Невеста Борджа - Калогридис Джинн. Страница 21

Федерико нахмурился.

— Наши финансы в скверном состоянии. Их едва хватает на собственную армию — после того, сколько Альфонсо потратил на перестройку дворцов и покупку всех этих ненужных произведений искусства…

— У нас нет выбора, — настаивал Франческо. — Либо наемники, либо Франция нас сокрушит. А после войны мы вполне можем занять денег в Испании.

Федерико продолжал хмуриться. Он уже открыл было рот для ответа — и закрыл, услышав чей-то настойчивый стук.

— Войдите! — велел он.

Я узнала появившегося в дверях седого человека с ястребиным носом. Это был сенешаль, управляющий королевским имуществом, куда входили королевские драгоценности и финансы. Вид у него был потрясенный. Едва лишь взглянув на сенешаля, Федерико кинулся к нему, позабыв обо всех требованиях этикета, и склонил голову, чтобы старик мог шептать ему на ухо.

Пока Федерико слушал сенешаля, глаза его сначала округлились, потом сделались ошеломленными. В конце концов сенешаль удалился, и дверь снова закрылась.
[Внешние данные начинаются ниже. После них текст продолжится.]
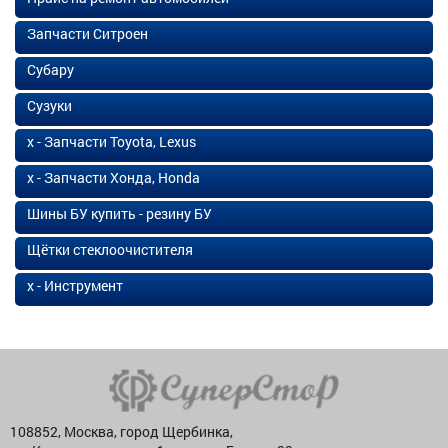
Запчасти Ситроен
Субару
Сузуки
х - Запчасти Toyota, Lexus
х - Запчасти Хонда, Honda
Шины БУ купить - резину БУ
Щётки стеклоочистителя
х - Инструмент
108852, Москва, город Щербинка,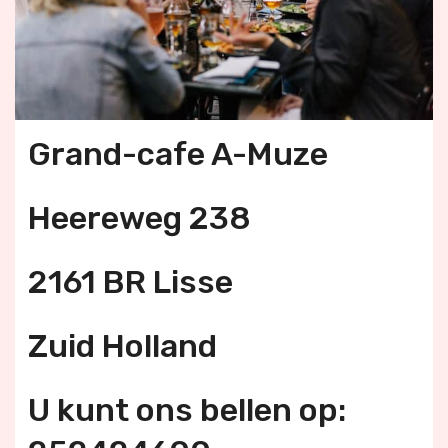
Grand-cafe A-Muze
Heereweg 238
2161 BR Lisse
Zuid Holland
U kunt ons bellen op: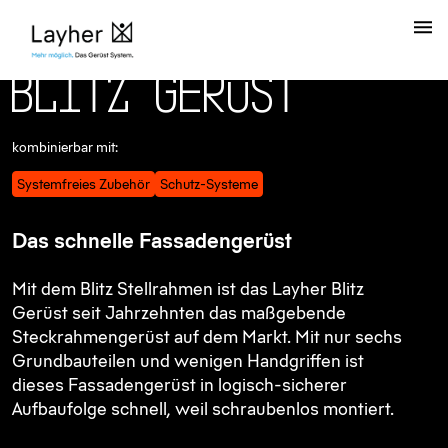
B
l
i
t
z
G
e
r
ü
s
t
kombinierbar mit:
Systemfreies Zubehör
Schutz-Systeme
Das schnelle Fassadengerüst
Mit dem Blitz Stellrahmen ist das Layher Blitz
Gerüst seit Jahrzehnten das maßgebende
Steckrahmengerüst auf dem Markt. Mit nur sechs
Grundbauteilen und wenigen Handgriffen ist
dieses Fassadengerüst in logisch-sicherer
Aufbaufolge schnell, weil schraubenlos montiert.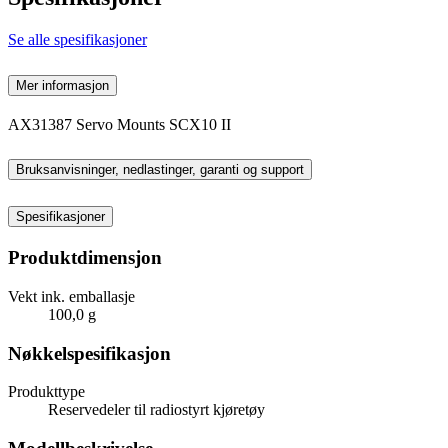
Se alle spesifikasjoner
Mer informasjon
AX31387 Servo Mounts SCX10 II
Bruksanvisninger, nedlastinger, garanti og support
Spesifikasjoner
Produktdimensjon
Vekt ink. emballasje
100,0 g
Nøkkelspesifikasjon
Produkttype
Reservedeler til radiostyrt kjøretøy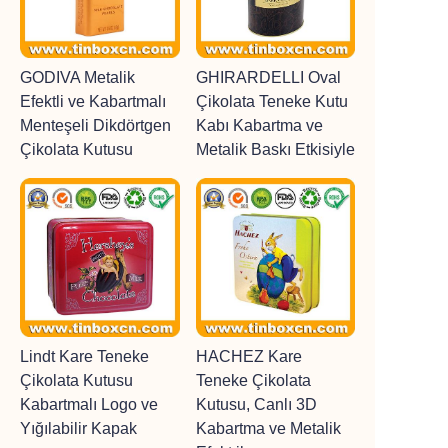
GODIVA Metalik
GHIRARDELLI Oval
Efektli ve Kabartmalı
Çikolata Teneke Kutu
Menteşeli Dikdörtgen
Kabı Kabartma ve
Çikolata Kutusu
Metalik Baskı Etkisiyle
Lindt Kare Teneke
HACHEZ Kare
Çikolata Kutusu
Teneke Çikolata
Kabartmalı Logo ve
Kutusu, Canlı 3D
Yığılabilir Kapak
Kabartma ve Metalik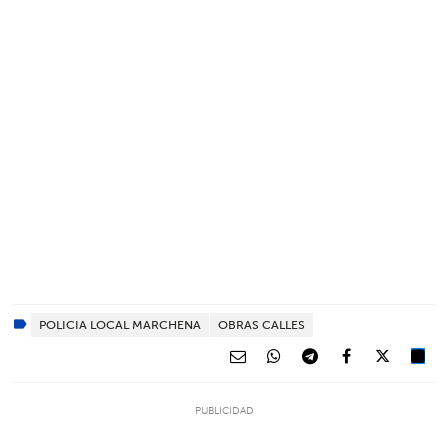
POLICIA LOCAL MARCHENA
OBRAS CALLES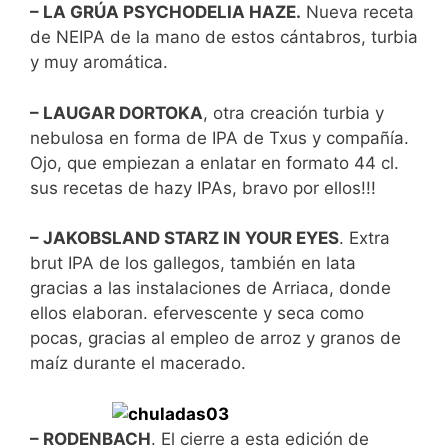
– LA GRÚA PSYCHODELIA HAZE.
Nueva receta
de NEIPA de la mano de estos cántabros, turbia
y muy aromática.
– LAUGAR DORTOKA
, otra creación turbia y
nebulosa en forma de IPA de Txus y compañía.
Ojo, que empiezan a enlatar en formato 44 cl.
sus recetas de hazy IPAs, bravo por ellos!!!
– JAKOBSLAND STARZ IN YOUR EYES
. Extra
brut IPA de los gallegos, también en lata
gracias a las instalaciones de Arriaca, donde
ellos elaboran. efervescente y seca como
pocas, gracias al empleo de arroz y granos de
maíz durante el macerado.
– RODENBACH
. El cierre a esta edición de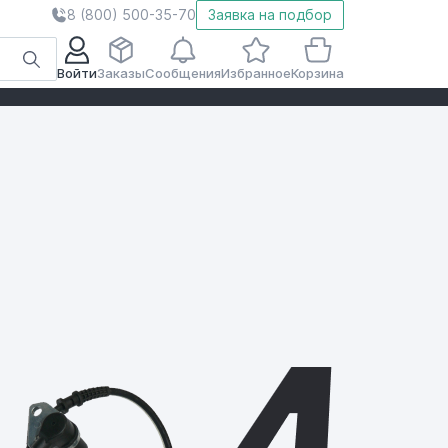
8 (800) 500-35-70
Заявка на подбор
Войти
Заказы
Сообщения
Избранное
Корзина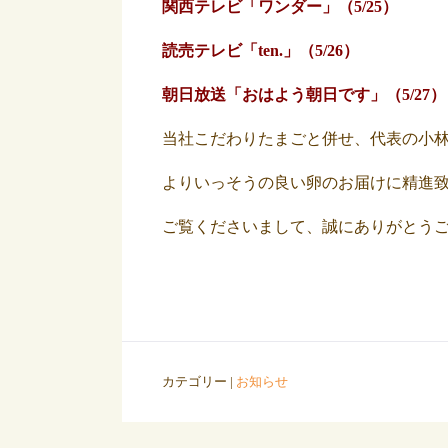
関西テレビ「ワンダー」（5/25）
読売テレビ「ten.」（5/26）
朝日放送「おはよう朝日です」（5/27）
当社こだわりたまごと併せ、代表の小
よりいっそうの良い卵のお届けに精進
ご覧くださいまして、誠にありがとう
カテゴリー |
お知らせ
Мой дядя, пошатываясь, сделал несколько шагов и тяжело опустился в кресло, опустил голову и схватился за сердце. У него вырвался сдавленный возглас.

На один ужасный миг мне показалось, будто он умирает.

Дядя Франческо вскочил и метнулся к брату. Он опустился на колени и схватил его за руку.

— Федерико! Федерико, что случилось?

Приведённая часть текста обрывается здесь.